Extracted records>
▬▬▬▬▬▬
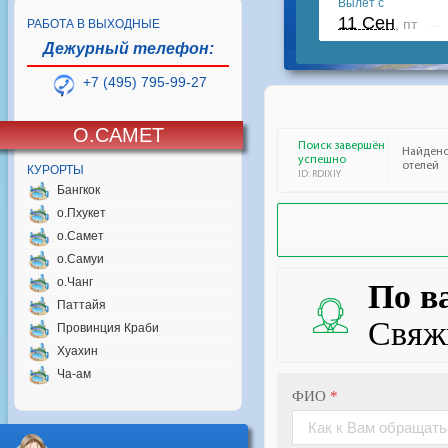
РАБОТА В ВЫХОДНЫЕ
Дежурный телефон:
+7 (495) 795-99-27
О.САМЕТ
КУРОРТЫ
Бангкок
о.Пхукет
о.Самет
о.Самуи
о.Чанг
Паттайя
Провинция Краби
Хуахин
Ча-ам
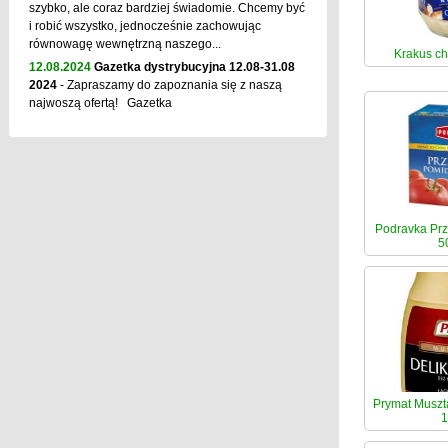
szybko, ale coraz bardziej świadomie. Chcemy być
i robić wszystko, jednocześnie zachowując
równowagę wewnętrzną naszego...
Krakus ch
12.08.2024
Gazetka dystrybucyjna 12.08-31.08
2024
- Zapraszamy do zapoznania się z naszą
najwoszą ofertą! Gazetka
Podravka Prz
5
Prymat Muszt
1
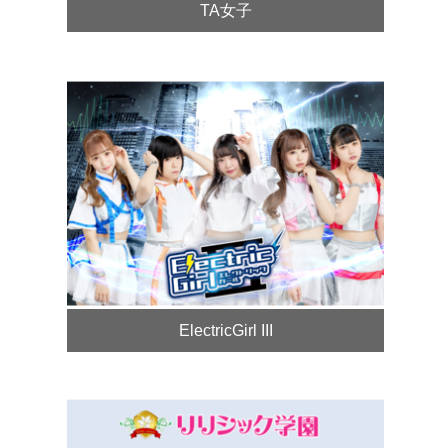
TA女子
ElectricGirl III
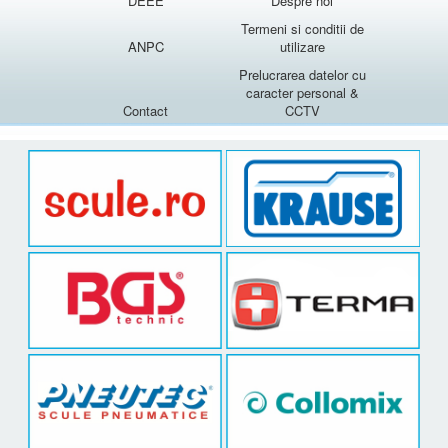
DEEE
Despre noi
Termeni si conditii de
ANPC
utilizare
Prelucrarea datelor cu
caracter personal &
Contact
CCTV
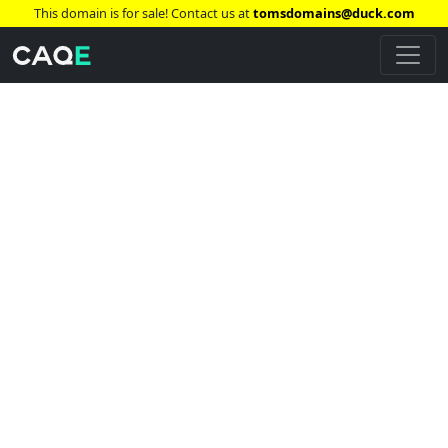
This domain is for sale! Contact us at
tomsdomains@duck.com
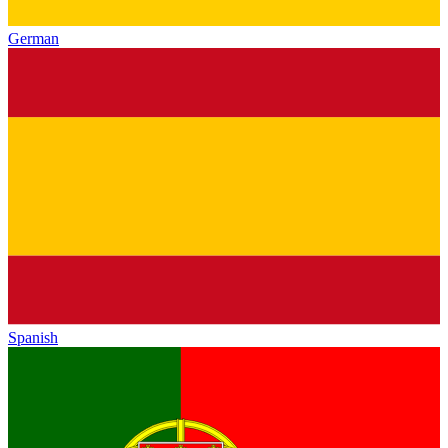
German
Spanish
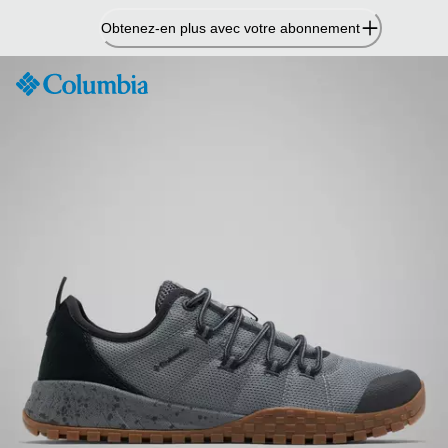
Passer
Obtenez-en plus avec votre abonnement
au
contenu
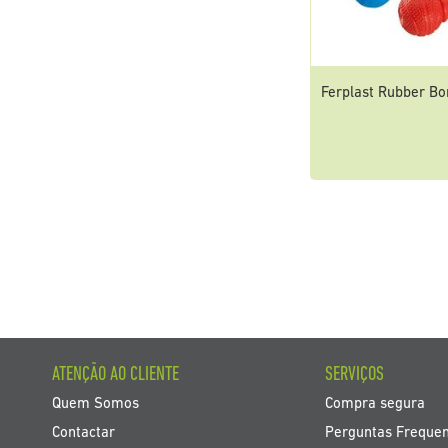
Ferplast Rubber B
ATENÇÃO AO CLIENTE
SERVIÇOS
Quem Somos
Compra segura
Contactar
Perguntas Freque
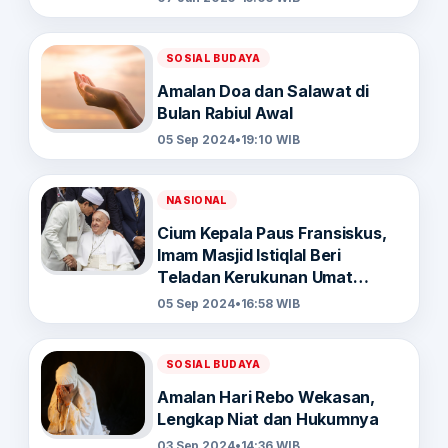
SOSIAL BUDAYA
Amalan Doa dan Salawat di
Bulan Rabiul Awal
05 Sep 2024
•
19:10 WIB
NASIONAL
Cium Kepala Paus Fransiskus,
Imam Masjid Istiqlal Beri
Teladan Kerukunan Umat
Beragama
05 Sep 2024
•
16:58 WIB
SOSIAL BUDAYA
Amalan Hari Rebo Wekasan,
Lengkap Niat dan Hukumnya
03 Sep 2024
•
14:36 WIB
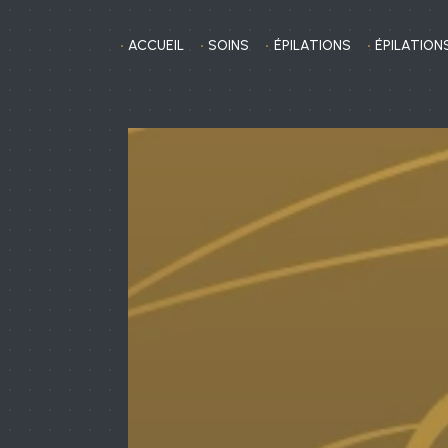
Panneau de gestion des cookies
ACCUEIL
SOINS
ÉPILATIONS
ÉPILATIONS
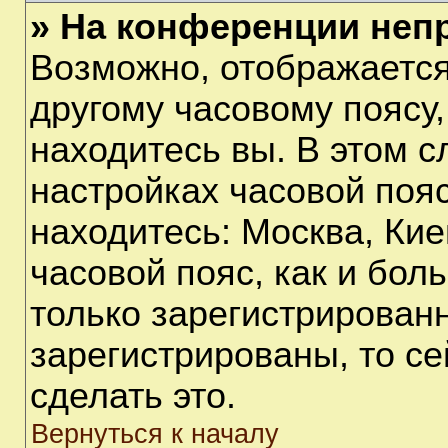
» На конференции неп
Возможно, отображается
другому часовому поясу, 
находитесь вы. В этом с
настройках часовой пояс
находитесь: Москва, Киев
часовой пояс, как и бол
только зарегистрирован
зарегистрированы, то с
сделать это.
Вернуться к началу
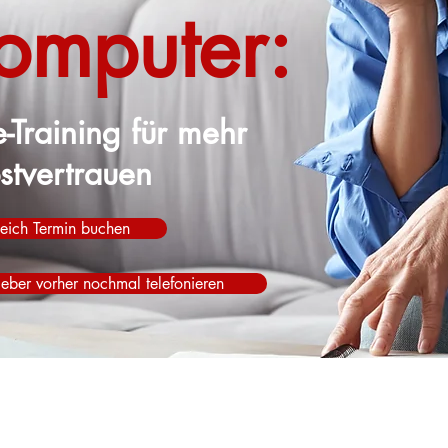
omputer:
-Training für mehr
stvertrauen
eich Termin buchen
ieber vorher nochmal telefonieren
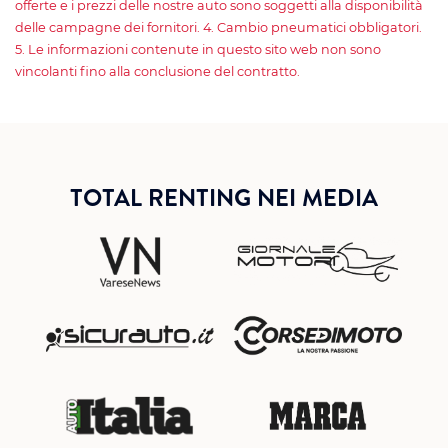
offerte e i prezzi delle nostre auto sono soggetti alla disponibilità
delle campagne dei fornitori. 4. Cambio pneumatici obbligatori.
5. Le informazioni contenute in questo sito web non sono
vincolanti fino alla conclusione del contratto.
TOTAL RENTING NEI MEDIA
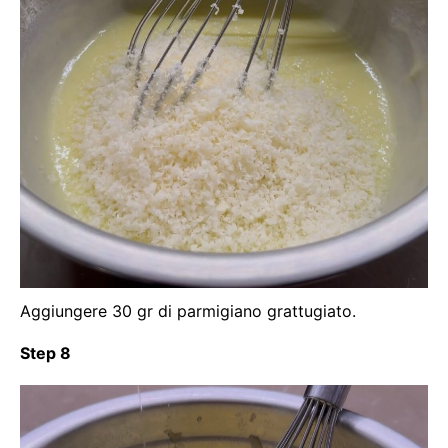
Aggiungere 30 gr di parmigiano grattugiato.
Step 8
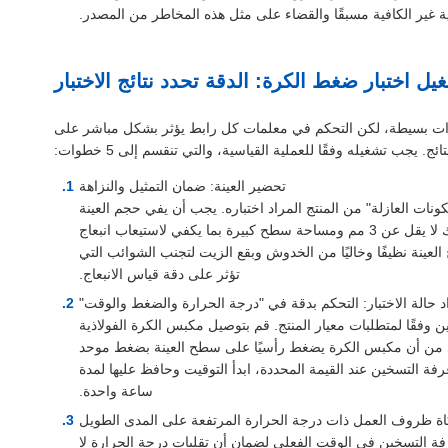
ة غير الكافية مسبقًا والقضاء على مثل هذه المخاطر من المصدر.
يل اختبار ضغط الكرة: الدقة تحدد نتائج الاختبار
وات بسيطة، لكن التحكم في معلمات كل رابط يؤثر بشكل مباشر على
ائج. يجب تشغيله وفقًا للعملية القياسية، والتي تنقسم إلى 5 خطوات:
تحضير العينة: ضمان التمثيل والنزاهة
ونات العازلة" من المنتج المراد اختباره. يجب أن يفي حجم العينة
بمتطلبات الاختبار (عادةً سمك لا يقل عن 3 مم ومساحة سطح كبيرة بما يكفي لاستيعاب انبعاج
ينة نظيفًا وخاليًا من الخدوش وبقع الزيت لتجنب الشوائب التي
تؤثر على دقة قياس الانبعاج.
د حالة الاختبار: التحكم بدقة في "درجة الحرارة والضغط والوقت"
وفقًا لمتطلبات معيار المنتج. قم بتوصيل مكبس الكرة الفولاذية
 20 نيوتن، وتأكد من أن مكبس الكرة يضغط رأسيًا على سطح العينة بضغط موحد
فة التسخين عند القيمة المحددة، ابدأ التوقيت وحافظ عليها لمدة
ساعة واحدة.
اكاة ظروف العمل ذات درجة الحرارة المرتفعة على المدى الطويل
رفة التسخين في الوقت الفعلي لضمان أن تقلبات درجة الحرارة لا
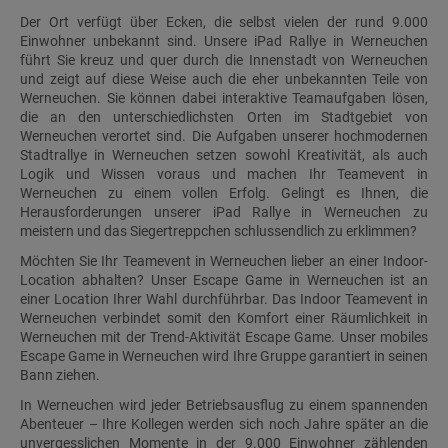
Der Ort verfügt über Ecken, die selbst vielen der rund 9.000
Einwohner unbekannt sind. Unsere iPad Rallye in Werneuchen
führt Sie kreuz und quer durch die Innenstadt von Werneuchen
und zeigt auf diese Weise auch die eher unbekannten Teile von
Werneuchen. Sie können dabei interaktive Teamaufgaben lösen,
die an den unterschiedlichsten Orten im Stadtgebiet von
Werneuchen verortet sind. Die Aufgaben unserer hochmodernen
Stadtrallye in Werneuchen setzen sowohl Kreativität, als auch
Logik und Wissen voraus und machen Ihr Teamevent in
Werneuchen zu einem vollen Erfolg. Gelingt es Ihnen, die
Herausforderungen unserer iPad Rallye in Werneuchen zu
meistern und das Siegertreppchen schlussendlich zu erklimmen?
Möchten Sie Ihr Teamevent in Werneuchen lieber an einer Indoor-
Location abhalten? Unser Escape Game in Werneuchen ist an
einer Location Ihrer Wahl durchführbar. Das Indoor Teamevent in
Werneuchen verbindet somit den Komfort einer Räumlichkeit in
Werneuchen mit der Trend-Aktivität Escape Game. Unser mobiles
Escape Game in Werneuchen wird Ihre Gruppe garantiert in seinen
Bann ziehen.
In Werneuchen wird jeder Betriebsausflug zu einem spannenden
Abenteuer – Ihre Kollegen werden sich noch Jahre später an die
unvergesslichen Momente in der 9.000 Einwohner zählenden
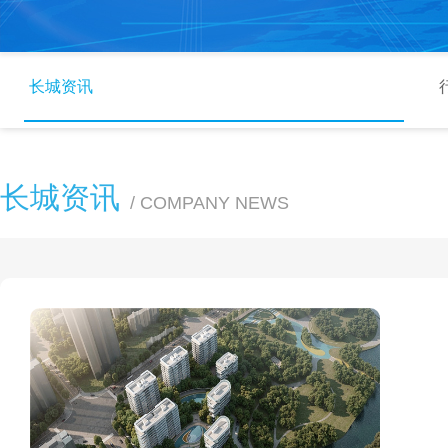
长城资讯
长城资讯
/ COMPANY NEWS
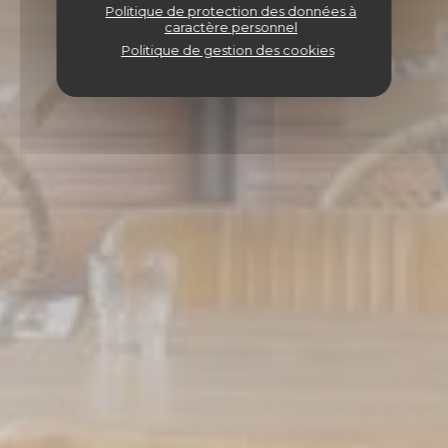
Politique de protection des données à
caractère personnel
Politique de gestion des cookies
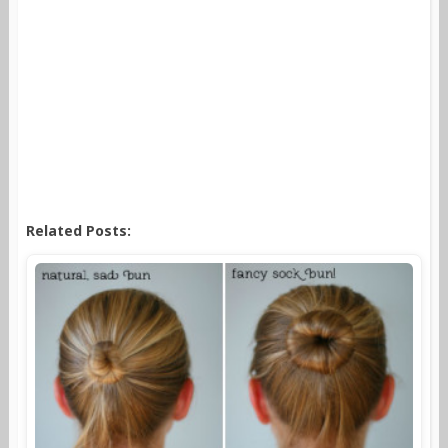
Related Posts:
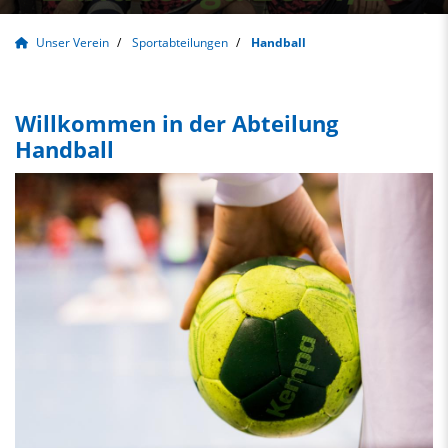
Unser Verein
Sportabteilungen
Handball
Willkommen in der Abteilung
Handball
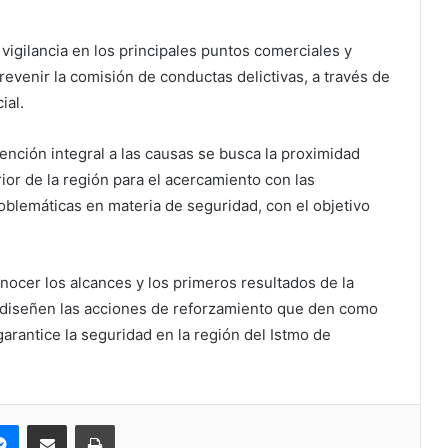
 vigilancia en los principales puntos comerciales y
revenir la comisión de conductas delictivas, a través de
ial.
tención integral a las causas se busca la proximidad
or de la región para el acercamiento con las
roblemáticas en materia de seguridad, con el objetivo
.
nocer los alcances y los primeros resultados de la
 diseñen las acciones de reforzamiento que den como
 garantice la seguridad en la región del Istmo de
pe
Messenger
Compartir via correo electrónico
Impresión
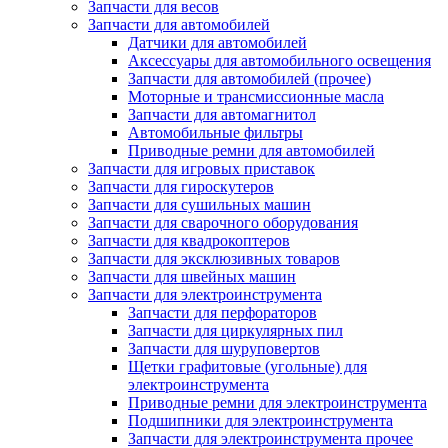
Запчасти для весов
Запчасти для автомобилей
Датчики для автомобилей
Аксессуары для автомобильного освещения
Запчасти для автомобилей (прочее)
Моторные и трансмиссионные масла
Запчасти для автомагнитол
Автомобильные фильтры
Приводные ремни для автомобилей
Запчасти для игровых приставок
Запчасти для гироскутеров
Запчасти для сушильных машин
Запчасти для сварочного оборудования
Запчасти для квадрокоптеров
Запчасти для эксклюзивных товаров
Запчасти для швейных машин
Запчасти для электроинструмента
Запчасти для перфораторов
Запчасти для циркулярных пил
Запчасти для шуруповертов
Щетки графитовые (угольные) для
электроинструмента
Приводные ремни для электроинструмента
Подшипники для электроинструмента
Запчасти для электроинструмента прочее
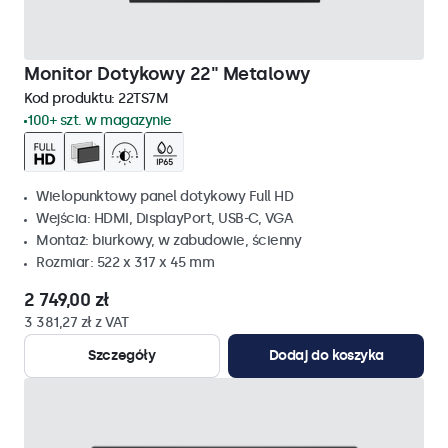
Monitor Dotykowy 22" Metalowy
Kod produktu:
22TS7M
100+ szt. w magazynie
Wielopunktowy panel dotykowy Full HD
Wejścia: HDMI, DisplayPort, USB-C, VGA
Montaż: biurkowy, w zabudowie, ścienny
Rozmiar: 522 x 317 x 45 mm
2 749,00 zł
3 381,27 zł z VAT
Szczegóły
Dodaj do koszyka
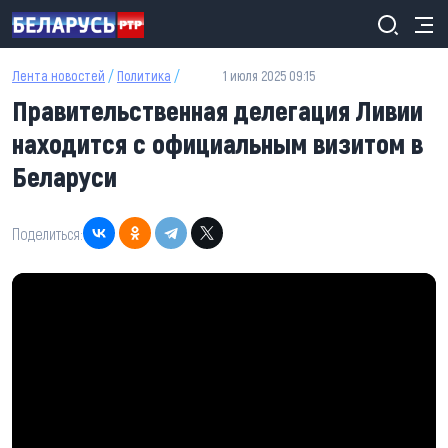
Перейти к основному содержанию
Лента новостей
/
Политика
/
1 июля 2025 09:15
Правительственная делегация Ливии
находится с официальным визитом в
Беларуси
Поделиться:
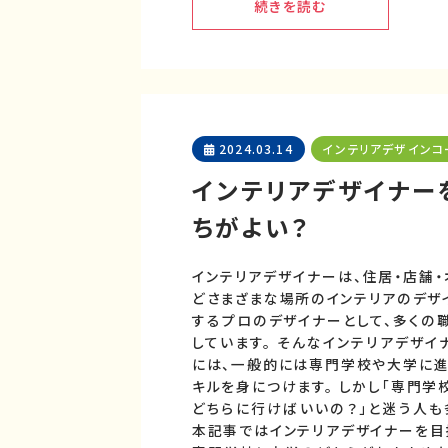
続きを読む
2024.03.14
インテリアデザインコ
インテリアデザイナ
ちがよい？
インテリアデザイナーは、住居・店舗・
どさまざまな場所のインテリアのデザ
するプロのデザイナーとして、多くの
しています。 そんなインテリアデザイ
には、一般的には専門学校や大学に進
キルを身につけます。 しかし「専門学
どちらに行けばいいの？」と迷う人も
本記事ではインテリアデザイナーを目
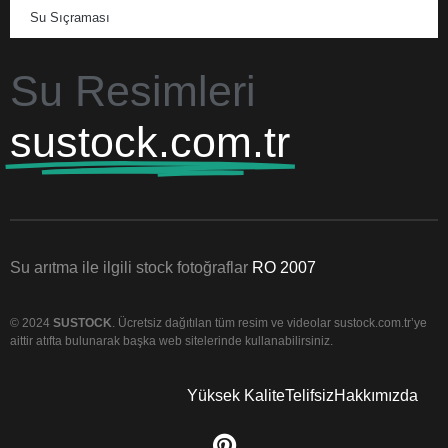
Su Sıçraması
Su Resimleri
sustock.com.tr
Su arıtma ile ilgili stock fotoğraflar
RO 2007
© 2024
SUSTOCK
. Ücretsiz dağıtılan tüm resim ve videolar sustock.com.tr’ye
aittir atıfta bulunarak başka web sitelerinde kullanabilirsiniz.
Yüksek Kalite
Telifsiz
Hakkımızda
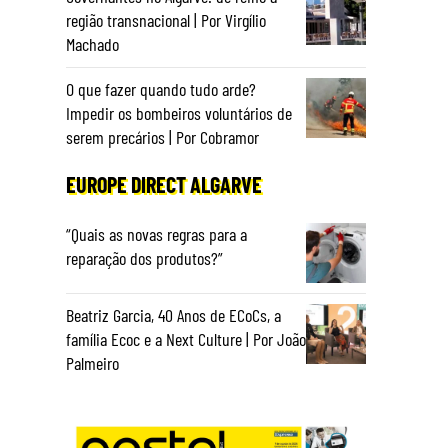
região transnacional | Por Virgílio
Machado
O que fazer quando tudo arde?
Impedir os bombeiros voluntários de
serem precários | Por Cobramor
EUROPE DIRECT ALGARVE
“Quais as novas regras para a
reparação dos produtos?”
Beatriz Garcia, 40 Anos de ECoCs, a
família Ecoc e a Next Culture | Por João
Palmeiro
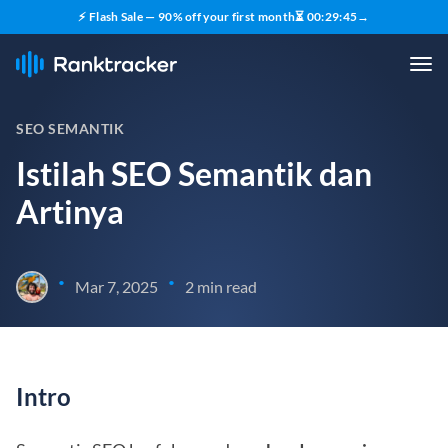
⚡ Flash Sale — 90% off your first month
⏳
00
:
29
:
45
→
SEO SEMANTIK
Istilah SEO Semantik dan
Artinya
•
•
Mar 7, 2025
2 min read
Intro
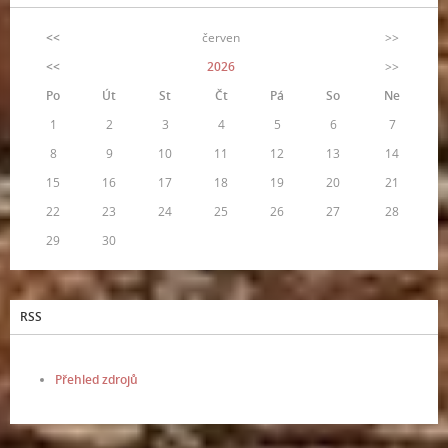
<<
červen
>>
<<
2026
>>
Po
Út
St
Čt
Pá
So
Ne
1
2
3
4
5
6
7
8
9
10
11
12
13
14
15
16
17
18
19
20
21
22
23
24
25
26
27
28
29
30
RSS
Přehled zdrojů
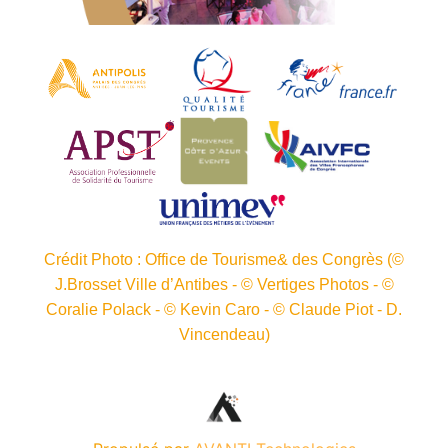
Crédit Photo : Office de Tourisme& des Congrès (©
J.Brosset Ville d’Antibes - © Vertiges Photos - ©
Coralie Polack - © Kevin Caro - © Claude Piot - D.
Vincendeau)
▬▬▬▬▬▬
ACTION ITEM> From the line containing "Su arıtma ile ilgili stock fotoğraflar" down to the end of the data above, reproduce each line exactly; no pictures.

EXERCISE RESPONSE>
Su arıtma ile ilgili stock fotoğraflar
RO 2007
© 2024
SUSTOCK
. Ücretsiz dağıtılan tüm resim ve videolar sustock.com.tr’ye
aittir atıfta bulunarak başka web sitelerinde kullanabilirsiniz.
Yüksek Kalite
Telifsiz
Hakkımızda
região transnacional | Por Virgílio
Machado
O que fazer quando tudo arde?
Impedir os bombeiros voluntários de
serem precários | Por Cobramor
EUROPE DIRECT ALGARVE
“Quais as novas regras para a
reparação dos produtos?”
Beatriz Garcia, 40 Anos de ECoCs, a
família Ecoc e a Next Culture | Por João
Palmeiro
⚡ Flash Sale — 90% off your first month
⏳
00
:
29
:
45
→
SEO SEMANTIK
Istilah SEO Semantik dan
Artinya
•
•
Mar 7, 2025
2 min read
Intro
<<
červen
>>
<<
2026
>>
Po
Út
St
Čt
Pá
So
Ne
1
2
3
4
5
6
7
8
9
10
11
12
13
14
15
16
17
18
19
20
21
22
23
24
25
26
27
28
29
30
RSS
Přehled zdrojů
Crédit Photo : Office de Tourisme& des Congrès (©
J.Brosset Ville d’Antibes - © Vertiges Photos - ©
Coralie Polack - © Kevin Caro - © Claude Piot - D.
Vincendeau)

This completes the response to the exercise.